Sad but true, I don’t have enough time during the day to sit down and write a blog post from start to finish. I very often begin posts only to find that days later they remain incomplete. By the time I sit down to finish writing, I am often too tired to complete a thought much less write one down. My lack of blogging is certainly not because of a lack of things to blog about…quite the contrary. Things have been busy in our house…I am hard pressed to think of a time when they have not been. In an effort to catch up, I am going to attempt to write the Readers Digest version of medical events.
Lucy an I are spending our afternoon at the hospital in day-med getting a blood transfusion, which is why I have time to write. Nothing slows me down more than being on hospital time watching blood drip ever so slowly into our little one’s body. Luc is in need of a boost that blood gives her, we are looking forward to rosier cheeks, lower heart rates, and hopefully a decreased need for oxygen. Hematology-wise Lucy has developed some new issues, aside from her reoccurring need for blood, it appears that she has developed a clotting disorder that has us all wondering why. A while back Lucy occluded all four of her IV lines while they were running, to quote our infusion nurse “That’s impressive, but then again it’s Lucy!”. For the last month we have been running tests on Lucy’s blood to help us understand the cause of her clotting issues. Dr. R is consulting with hematology in regards to all of this. On the plus side, we got approval to use TPA ,the medication that is used to break up blood clots, at home which means that when Lucy’s line clots off we no longer have to sit in the emergency room or day med for hours on end waiting for blood to dissolve.
Lucy is battling yeast
again still, she is covered in yeast from head to, umm... bottom. For the last month we added oral antifungals to Lucy’s g and j tubes as well as swabbing her mouth with the med in hopes of eradicating the yeast from her entire GI system. We’ve had Lucy on a daily prophylactic IV antifungal since July in hopes of keeping the yeast from entering her bloodstream thus preventing it from getting to her CVL, but it does not work in her stomach and intestines as it does not go through her GI system. Infectious disease has been consulted on this issue because in theory her IV antifungal should be preventing the thrush in Lucy’s mouth. It is thought that Lucy’s poor immune system is playing a role in this issue. We had recent discussions with Dr.R about adding IVIG therapy to Lucy’s list of therapies. In theory this could help to boost Lucy’s immune system, but as we have learned Lucy’s body has other theories.

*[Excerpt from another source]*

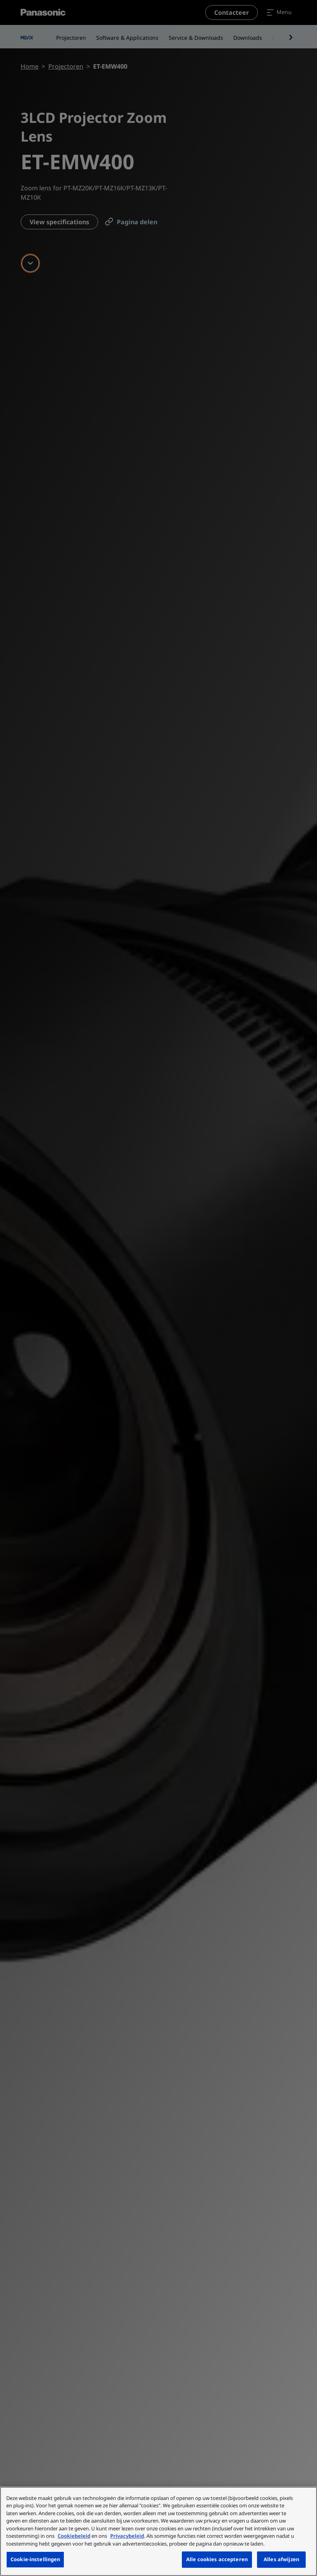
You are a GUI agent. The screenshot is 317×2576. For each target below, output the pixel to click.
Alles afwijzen (281, 2559)
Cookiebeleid (74, 2535)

We have not had any sleepovers in the hospital as of late and for that we are very grateful! That is not to say that you haven't seen us around the hospital, we are here at least once or twice a week sometimes more. In an effort to keep us from sleeping over we continue to increase Lucy’s level of care at home, trying to be proactive. When Lucy had her most recent central line(CVL) placed in October, our surgeon cautioned us that access is an issue for our girl, she is not easy to get a line into, as a result we need to do everything we can to preserve the integrity of this line. In an effort to keep the infections at bay, we began daily ethanol lock therapy on Lucy’s CVL. This has added another step to our daily med schedule that makes things even more complex, our home nursing agency has expressed to us that they are in uncharted waters when it comes to staffing nursing at our house. Lucy’s level of care is A LOT, but because we have all of the help that we do have we are able to continue to live our life at home!

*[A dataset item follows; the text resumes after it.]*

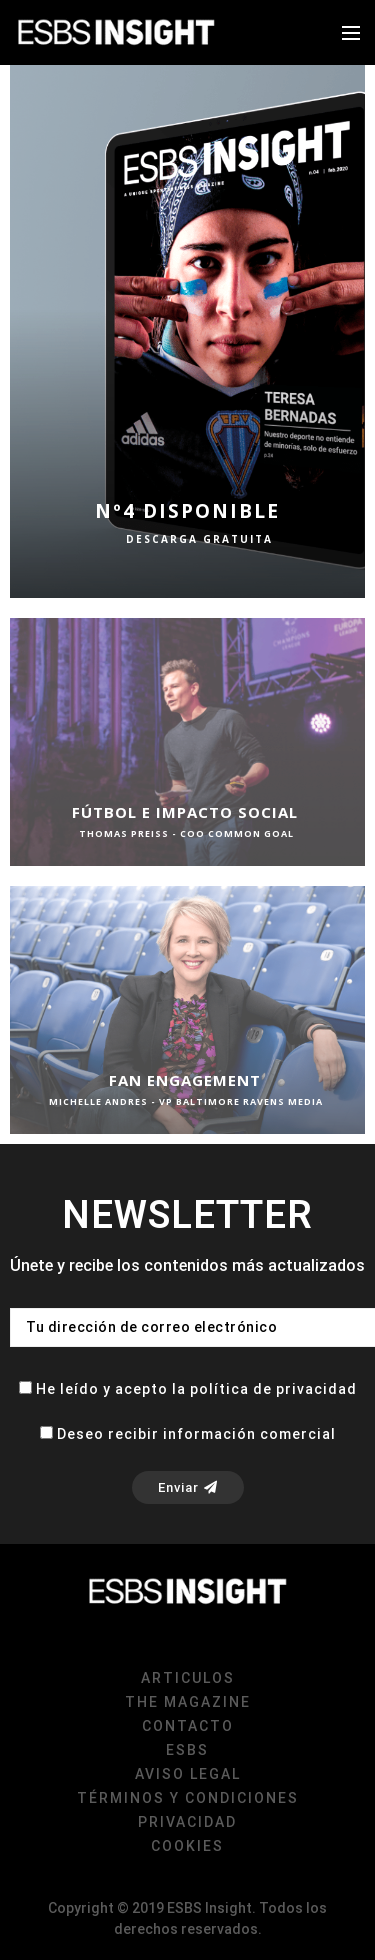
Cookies (187, 1846)
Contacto (188, 1726)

When you have a child like Lucy you are always waiting for the other shoe to drop, so to speak…we know she is going to have another line infection, get sick with another virus, and end up in the hospital again sooner or later. Drew and I have had some very serious discussions about life with Lucy’s team, we all hope to give Lucy “the best longest life”. Mitochondrial disease is a very difficult disease to try and predict, nobody knows what the prognosis is for our girl. Dr. R uses phrases like “she is not heading in the right direction”, or “she is my sickest patient at the moment”, or “Lucy is the one I am most worried about at the moment,”, but he will also be the one to tell you that you never know what can happen. He is a glass half full kind of guy, we often refer to him as our eternal optimist, but even so he continues to tell us that he is worried about our girl. She is very unpredictable, yeah she likes to mess with your mind and heart like that, after all she is a girl. Knowing what we know about Lucy’s health, hoping for the best, and with the support and encouragement of Lucy’s team Drew and I agreed to put Lucy on pediatric hospice. I will write more about this in a later post, but know that this does not mean that we are giving up on treatments, or that we feel that Lucy’s time here on earth is coming to an end. It is our hope that by adding hospice to our team we will be able to provide Lucy, our entire family for that matter, with supportive care in our home environment. I would be lying if I said that this was an easy decision, nothing about Lucy’s life has been easy, but we have some peace and comfort in knowing that we have the resources available to us that hospice can provide.
Thanks as always for your thoughts and prayers, love and support, we could never do this alone.